[Dataset records]
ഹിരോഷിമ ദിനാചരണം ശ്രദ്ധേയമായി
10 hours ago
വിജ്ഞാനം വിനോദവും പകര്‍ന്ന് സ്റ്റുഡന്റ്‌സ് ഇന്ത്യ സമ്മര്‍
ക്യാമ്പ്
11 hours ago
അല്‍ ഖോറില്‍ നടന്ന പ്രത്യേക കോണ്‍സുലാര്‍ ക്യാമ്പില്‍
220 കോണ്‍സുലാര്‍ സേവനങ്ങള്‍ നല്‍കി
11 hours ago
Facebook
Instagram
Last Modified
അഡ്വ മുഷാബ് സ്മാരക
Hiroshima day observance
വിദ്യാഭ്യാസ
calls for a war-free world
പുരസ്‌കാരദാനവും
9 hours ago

--

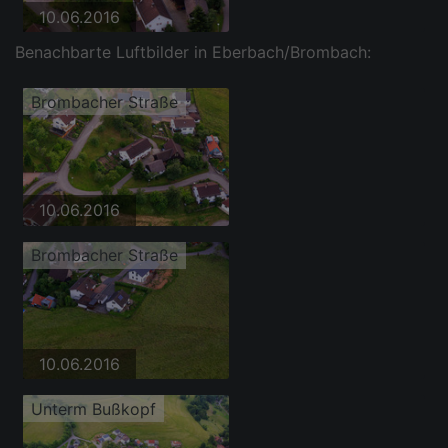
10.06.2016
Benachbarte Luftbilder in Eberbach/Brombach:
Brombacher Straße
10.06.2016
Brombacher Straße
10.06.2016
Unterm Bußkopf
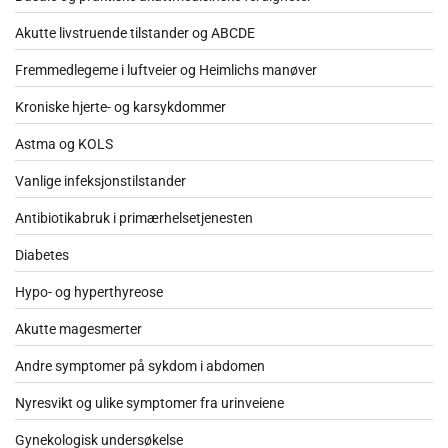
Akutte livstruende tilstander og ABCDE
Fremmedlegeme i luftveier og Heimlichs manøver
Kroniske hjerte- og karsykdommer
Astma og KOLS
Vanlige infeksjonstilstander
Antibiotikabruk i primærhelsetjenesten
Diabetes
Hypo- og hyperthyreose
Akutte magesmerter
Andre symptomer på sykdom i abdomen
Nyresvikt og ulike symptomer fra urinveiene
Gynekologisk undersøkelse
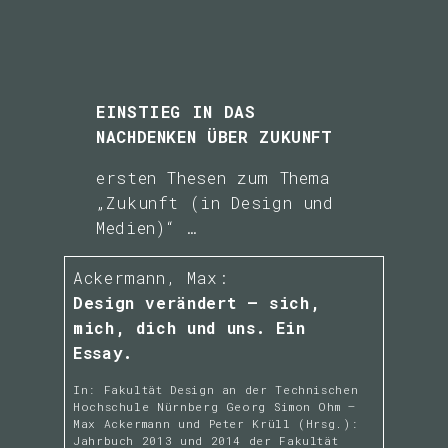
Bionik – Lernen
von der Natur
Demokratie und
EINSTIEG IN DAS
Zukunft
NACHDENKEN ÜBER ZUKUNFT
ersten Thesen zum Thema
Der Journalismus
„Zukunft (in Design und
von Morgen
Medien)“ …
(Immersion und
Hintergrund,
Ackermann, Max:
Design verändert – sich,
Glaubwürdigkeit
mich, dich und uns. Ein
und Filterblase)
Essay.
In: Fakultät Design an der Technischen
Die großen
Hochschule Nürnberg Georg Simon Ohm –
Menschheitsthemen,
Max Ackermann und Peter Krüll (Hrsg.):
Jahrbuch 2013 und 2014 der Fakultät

---

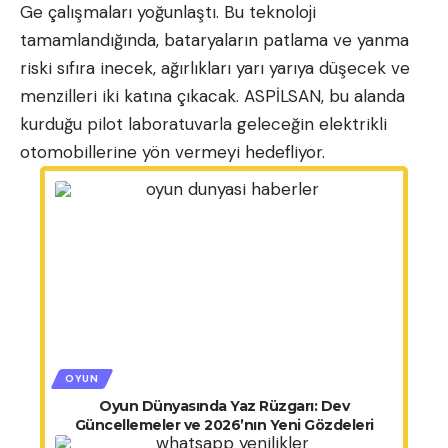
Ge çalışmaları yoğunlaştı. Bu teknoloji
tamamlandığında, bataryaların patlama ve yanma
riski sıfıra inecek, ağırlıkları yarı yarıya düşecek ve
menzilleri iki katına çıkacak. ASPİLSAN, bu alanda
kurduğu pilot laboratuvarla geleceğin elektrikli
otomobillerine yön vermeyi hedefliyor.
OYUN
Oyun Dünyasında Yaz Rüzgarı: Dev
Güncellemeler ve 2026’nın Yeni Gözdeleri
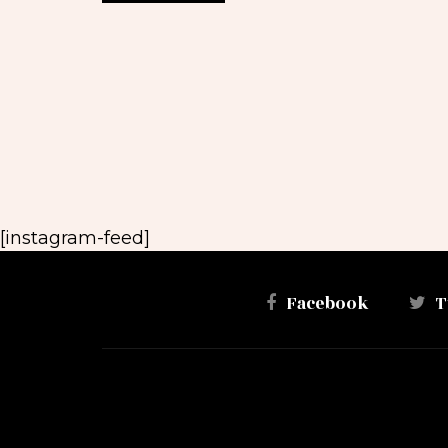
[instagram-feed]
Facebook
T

## TASK DETAILS
From the records above, return each line where "Akutte" occurs.

## REPLY
Akutte livstruende tilstander og ABCDE
Akutte magesmerter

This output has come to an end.